▶ _Task description_:
Scan the listing for the word "Bartels" and report every line that contains it.

_ _ _ _ _ _ _

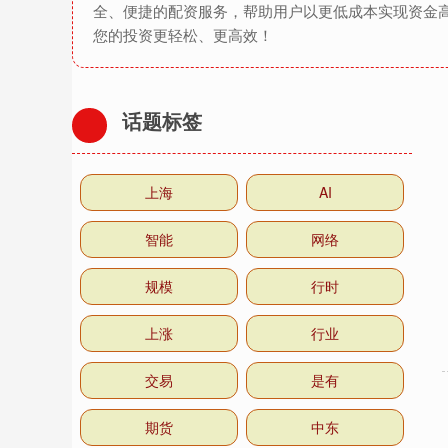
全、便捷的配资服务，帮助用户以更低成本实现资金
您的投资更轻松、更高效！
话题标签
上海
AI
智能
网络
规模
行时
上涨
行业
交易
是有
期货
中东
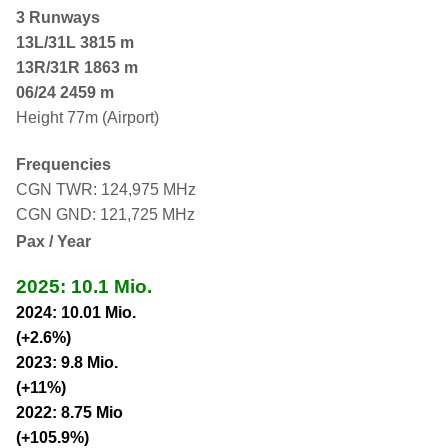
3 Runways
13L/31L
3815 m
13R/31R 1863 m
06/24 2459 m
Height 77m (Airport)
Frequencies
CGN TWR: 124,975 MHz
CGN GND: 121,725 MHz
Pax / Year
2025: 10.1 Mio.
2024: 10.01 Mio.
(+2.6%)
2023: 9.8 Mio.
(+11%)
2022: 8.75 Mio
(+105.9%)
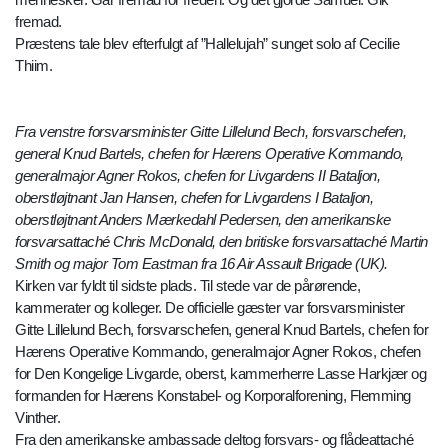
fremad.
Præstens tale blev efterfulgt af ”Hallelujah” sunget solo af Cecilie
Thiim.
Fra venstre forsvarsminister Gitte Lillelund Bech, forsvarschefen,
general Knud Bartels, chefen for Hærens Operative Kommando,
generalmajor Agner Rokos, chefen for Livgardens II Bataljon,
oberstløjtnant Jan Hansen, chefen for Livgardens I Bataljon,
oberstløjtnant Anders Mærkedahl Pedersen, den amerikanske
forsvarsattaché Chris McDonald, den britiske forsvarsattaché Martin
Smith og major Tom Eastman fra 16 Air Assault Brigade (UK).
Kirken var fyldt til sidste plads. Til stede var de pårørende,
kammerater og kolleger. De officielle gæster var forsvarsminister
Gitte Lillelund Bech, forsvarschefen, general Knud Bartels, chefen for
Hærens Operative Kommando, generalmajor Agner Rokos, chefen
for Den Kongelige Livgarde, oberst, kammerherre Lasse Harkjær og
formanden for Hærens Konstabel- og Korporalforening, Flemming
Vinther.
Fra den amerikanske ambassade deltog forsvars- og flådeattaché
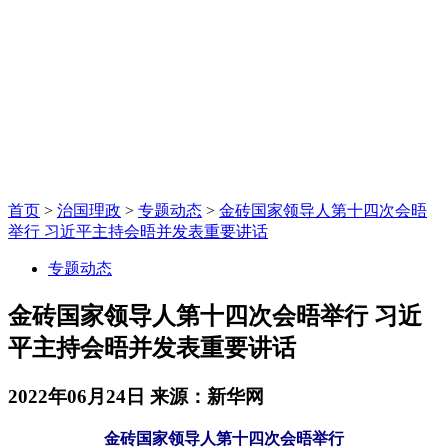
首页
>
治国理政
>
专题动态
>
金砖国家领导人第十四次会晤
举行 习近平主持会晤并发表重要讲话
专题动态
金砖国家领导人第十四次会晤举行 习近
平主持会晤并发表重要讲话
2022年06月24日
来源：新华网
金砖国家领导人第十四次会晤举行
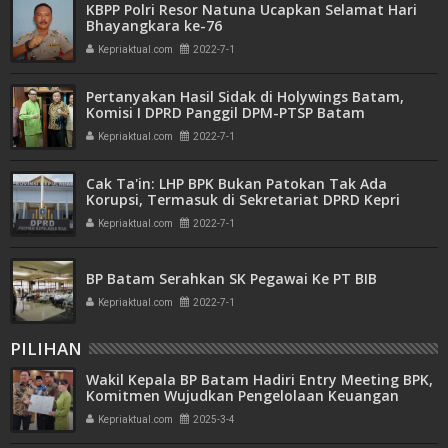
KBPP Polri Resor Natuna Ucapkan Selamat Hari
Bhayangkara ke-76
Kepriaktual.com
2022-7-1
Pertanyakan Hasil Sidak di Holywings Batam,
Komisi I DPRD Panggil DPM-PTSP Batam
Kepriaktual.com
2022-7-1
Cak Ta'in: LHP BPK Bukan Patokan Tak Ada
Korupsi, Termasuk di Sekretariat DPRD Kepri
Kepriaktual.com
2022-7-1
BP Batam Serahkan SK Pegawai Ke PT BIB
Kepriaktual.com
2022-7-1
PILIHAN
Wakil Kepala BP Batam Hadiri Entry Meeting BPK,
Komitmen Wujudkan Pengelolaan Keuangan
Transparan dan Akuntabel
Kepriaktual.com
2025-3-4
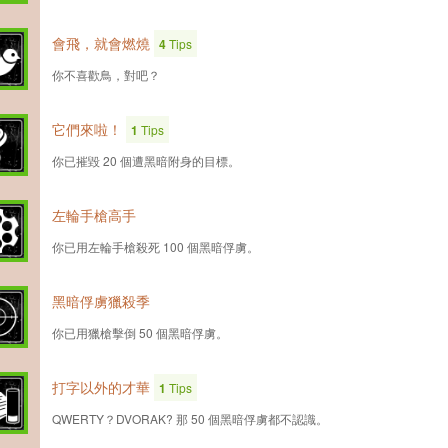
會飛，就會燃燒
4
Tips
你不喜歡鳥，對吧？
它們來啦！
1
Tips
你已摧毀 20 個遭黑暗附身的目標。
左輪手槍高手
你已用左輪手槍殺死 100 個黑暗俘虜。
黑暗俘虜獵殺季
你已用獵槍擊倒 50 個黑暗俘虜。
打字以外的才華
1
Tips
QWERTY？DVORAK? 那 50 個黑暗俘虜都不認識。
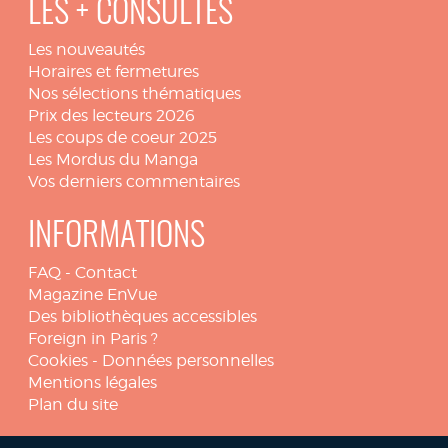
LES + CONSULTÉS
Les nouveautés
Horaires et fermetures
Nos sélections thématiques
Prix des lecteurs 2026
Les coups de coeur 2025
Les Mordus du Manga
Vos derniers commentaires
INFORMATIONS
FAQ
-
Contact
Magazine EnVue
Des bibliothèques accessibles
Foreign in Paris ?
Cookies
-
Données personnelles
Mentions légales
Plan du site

_ _ _ _ _ _ _

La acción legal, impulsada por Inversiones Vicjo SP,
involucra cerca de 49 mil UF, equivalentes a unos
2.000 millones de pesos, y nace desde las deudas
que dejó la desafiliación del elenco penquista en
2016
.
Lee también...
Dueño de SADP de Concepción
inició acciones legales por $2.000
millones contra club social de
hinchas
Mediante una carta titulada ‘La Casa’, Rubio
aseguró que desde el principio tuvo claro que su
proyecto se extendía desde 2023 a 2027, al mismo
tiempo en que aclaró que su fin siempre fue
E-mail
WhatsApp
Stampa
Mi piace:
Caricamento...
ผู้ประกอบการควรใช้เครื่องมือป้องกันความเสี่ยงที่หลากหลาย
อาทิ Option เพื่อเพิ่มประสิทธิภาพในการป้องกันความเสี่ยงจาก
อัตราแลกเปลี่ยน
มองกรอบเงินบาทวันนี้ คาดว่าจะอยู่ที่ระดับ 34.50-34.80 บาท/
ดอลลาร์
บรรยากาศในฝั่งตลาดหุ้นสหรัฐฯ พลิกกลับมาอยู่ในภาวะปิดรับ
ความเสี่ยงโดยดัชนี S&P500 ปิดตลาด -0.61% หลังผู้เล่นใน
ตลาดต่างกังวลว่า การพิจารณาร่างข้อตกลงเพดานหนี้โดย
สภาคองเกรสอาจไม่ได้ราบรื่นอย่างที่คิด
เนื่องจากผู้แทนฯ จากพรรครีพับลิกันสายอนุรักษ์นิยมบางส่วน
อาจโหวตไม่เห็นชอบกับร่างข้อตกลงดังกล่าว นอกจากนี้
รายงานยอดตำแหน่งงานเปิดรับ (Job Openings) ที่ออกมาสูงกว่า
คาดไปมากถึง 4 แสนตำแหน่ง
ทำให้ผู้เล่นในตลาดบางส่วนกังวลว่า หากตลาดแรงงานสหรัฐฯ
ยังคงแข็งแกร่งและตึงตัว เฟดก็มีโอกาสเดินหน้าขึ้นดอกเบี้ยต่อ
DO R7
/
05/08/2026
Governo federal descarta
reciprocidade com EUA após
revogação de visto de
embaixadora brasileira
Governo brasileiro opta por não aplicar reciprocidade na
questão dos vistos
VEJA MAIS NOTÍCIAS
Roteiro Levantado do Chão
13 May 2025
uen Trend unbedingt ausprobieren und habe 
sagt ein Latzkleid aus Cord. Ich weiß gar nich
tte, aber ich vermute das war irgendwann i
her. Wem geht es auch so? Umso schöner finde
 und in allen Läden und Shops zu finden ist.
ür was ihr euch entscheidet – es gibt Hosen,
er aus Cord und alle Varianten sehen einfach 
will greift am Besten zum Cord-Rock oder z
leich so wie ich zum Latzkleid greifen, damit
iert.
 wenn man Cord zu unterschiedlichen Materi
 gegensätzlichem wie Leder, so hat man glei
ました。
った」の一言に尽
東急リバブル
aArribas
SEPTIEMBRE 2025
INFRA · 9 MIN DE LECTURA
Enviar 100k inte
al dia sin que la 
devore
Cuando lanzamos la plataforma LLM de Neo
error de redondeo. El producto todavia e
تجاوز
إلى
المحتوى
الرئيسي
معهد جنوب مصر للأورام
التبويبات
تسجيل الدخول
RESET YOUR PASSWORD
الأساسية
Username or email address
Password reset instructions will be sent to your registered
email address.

_ _ _ _ _ _ _

▶ _Exercise answer_:
general Knud Bartels, chefen for Hærens Operative Kommando,
Gitte Lillelund Bech, forsvarschefen, general Knud Bartels, chefen for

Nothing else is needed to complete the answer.